Tonight three of us ate at Longman & Eagle in Logan Square. This was my first time eating there. I was really looking forward to this dinner because I had heard good things about it. Unfortunately, I was quite disappointed. Only one dish was particularly good; other dishes were just okay, and several were virtually inedible.
Longman & Eagle doesn't have a huge sign outside; look for the large ampersand (&) over the door! Because Longman & Eagle doesn't accept reservations and we had heard about lengthy 120+ minute waits to be seated, we arrived at 5:30, when they were mostly empty. We had a choice of indoor or outdoor seating; we ate outside on this lovely night. It turned out to be a good choice, because the inside seating was quite noisy once it began to fill up. As for concerns about lengthy waits, even by the time we left at 7:30, there were still several two-tops available, both inside and outside. The stories of lengthy waits may be accurate on weekends, especially when the weather doesn't permit outdoor dining, but on this Monday evening, waits were not a problem at all.
One thing I should mention is that I had looked at the menu on their website prior to going to the restaurant, and many of the dishes I was hoping to have (seared Maine scallops, duo of foie gras, Maine lobster parfait, shaved pear salad, pot au feu, pork belly confit) were not on the menu tonight. I don't consider this a major flaw; restaurants change their menus frequently, and for me the website menu is simply a sample of what might be there, to give you an idea of their style of food. However, it was *very* different, and I found the offerings on the actual menu to be less appealing than those that I was hoping for.
There was one problem common to many of the dishes throughout the dinner: a heavy hand with the salt and spices. I don't mind spicy food; heck, I love it. But salt, spices, and other flavorings should complement the flavors of the main items in the dish, and should not overpower them, and that is exactly what happened with many of the dishes. Read on.
We started with several appetizers and small plates. One appetizer was the best dish of the meal: an open-face sandwich of fried Ipswich clam bellies. Those who grew up eating fresh clam rolls on the East Coast would be pleased. The chanterelle agnolotti were also good, with the mushroom flavor inside the pasta coming through. However, two others were far less pleasing. One was the meatballs over polenta with pesto; the meatballs were way too salty and spicy, so much so that there was no meat flavor in the meatballs. Another was the pastrami cured sweetbreads; these were sweetbreads prepared with the same spices on the outside as you would find on the outside of pastrami. Unfortunately, those spices were so thick and strong that they totally overwhelmed any sweetbread flavoring.

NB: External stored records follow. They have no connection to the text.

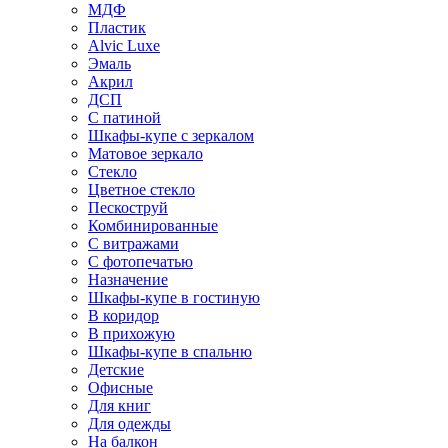
МДФ
Пластик
Alvic Luxe
Эмаль
Акрил
ДСП
С патиной
Шкафы-купе с зеркалом
Матовое зеркало
Стекло
Цветное стекло
Пескоструй
Комбинированные
С витражами
С фотопечатью
Назначение
Шкафы-купе в гостиную
В коридор
В прихожую
Шкафы-купе в спальню
Детские
Офисные
Для книг
Для одежды
На балкон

Next were the entrees. One was salmon, which was okay but not particularly noteworthy. Another was tombo tuna, which was seared medium-rare as tuna is normally served, but was covered by cracked sea salt which overwhelmed the tuna flavor. The third was the wild boar sloppy joe. It was extremely salty and overspiced (possibly with some pickle-like flavorings), which overpowered to the extent that the sandwich lacked any pork-like or meat-like flavor. It was served with the saltiest French fries I have ever eaten in my life. I was unable to finish either the sandwich or the fries, due to salt overload.
We skipped dessert, partly because we were not in the mood after such oversalted/overspiced food, and partly because some of the desserts sounded like they might be equally oversalted/overspiced. At the end of the meal, one of my companions had a salad of mixed greens which I did not try.
The alcohol menu is extensive, with an especially wide selection of hard liquor and beer. One companion was disappointed with the selection of red wines, not so much with the white.
Service was reasonably helpful and friendly.
I understand that others enjoy the food at Longman & Eagle. I'm not sure whether tonight was an off night, or if maybe some folks enjoy food with massive salt and seasonings added. I should add that I don't think I am particularly sensitive to salt and seasonings; I don't recall ever posting about a single dish being oversalted or overseasoned, let alone many dishes in a meal. But that's how our dinner was this evening. It was the worst restaurant dinner I have had in at least a year.